07 Mei 2008
Investor Daily Indonesia, Page : 23

JAKARTA Kementerian Negara BUMN mengisyaratkan menerima opsi tawaran raksasa industri baja asal India, Arcelor-Mittal, untuk membeli saham BUMN baja nasional, PT Krakatau Steel.

Isyarat tersebut muncul setelah kementerian itu memutuskan untuk tidak mencari dana dengan cara menjual saham melalui lantai bursa atau initial public offering (IPO).

Alasannya, saat ini ini lantai bursa dianggap tidak cukup kondusif. "Intinya yang paling penting negara kita membutuhkan industri baja yang kuat, apalagi ekonomi kita terus tumbuh. Itu berarti konsumsi baja pasti makin hari makin meningkat," kata Meneg BUMN Sofyan A. Djalil, seusai menghadiri penandatanganan kerja sama PT Garuda Indonesia dengan PT Asuransi Jasa Indonesia, kemarin.

Meneg menyatakan pihaknya akan mendengarkan lebih dahulu presentasi atas proposal yang diajukan calon investor Arcelor-Mittal. "Kami dengar dulu presentasi mereka [Arcelor-Mittal] pada 8 Mei. Keputusan final tentang masuknya calon investor untuk membeli saham Krakatau Steel masih menunggu hasil presentasi. Kita dengar dulu dari semua yang berminat," kata Sofyan.

Arcelor-Mittal, perusahaan baja terbesar di dunia dengan total kapasitas produksi 117 juta ton per tahun, kembali menegaskan keseriusannya untuk merealisasikan semua rencana aksi korporasi yang telah disampaikan kepada pemerintah.

Bahkan, perusahaan asal India tersebut tidak keberatan menjadi pemegang saham minoritas di PT Krakatau Steel (KS) ataupun di perusahaan patungan yang akan didirikan.

"Kami memiliki tiga rencana aksi korporasi dan tengah menjajaki sejauh mana kami bisa berpartisipasi di industri baja Indonesia. Kami tidak hanya menginginkan satu dari tiga, tetapi semuanya [tiga rencana investasi]," kata Lakshmi Mittal, Chief Executive Officer Arcelor-Mittal. (Bisnis, 5 Mei)

Rencana aksi korporasi pertama yang akan dilakukan Arcelor-Mittal adalah mengakuisisi saham KS maksimal 40%. Kedua, membentuk perusahaan patungan bersama KS untuk membangun pabrik baja berkapasitas 6 juta ton.
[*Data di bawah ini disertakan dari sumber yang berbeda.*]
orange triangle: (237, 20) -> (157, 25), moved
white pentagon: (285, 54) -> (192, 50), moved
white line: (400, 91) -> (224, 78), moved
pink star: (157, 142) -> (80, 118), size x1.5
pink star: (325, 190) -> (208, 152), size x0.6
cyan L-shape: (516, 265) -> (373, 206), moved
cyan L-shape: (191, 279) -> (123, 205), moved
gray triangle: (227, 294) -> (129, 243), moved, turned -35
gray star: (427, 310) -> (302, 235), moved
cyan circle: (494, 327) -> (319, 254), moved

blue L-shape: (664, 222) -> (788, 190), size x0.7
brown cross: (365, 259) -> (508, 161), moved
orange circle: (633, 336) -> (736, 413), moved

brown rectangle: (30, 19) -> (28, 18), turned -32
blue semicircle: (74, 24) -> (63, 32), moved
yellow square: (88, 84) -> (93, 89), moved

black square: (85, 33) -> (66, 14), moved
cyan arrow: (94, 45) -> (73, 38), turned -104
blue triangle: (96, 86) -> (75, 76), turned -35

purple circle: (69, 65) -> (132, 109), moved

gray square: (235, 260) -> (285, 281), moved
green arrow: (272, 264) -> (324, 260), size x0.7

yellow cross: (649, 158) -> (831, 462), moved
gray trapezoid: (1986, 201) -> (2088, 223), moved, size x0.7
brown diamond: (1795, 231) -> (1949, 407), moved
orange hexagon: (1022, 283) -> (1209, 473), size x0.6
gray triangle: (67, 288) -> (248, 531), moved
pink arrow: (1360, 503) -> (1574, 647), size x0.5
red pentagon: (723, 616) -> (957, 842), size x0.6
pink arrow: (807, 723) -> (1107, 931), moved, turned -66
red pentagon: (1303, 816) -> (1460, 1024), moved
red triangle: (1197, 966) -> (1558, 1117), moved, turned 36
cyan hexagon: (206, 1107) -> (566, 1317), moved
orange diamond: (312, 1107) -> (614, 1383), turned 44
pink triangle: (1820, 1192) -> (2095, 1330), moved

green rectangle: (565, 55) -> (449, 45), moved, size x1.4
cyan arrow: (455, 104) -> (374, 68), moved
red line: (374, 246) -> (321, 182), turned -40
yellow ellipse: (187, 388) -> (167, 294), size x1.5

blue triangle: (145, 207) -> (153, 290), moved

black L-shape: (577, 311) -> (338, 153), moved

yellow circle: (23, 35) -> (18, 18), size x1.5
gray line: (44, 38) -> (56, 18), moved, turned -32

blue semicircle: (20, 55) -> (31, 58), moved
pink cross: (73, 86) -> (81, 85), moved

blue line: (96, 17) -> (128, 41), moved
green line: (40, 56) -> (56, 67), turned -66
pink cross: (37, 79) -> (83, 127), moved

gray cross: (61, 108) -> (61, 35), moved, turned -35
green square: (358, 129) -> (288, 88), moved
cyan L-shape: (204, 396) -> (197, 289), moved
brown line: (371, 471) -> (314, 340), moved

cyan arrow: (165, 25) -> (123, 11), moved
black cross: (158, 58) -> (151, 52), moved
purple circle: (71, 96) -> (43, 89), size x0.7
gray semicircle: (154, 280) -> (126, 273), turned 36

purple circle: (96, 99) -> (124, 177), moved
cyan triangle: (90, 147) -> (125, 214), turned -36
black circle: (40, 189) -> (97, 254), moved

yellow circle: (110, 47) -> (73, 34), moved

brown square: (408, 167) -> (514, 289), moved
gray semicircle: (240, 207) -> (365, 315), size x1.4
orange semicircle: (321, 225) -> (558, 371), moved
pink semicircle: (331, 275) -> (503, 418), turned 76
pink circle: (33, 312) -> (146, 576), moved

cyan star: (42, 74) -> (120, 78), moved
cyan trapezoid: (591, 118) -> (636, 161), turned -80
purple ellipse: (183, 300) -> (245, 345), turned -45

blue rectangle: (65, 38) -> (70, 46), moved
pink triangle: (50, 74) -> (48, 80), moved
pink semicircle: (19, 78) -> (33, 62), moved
Di sini Arcelor-Mittal ingin menguasai saham 60% di perusahaan patungan itu.

Ketiga, membentuk perusahaan patungan bersama KS dan PT Aneka Tambang Tbk (Antam) untuk membangun pabrik baja dan membeli tambang biji besi. Di perusahaan patungan ini Arcelor-Mittal juga ingin menguasai saham mayoritas.

Secara terpisah, Sekretaris Meneg BUMN Muhammad Said Didu menegaskan berdasarkan laporan manajemen PT KS kepada Kementerian Negara BUMN, perusahaan baja nasional itu butuh dana sekitar US$400 juta untuk mengembangkan teknologi yang lebih efisien guna menekan biaya produksi.

Dana senilai Rp3,6 triliun tersebut diharapkan dapat diperoleh dari privatisasi melalui penawaran umum perdana (initial public offering/IPO) 30% saham atau menerima tawaran mitra strategis dari Arcelor-Mittal.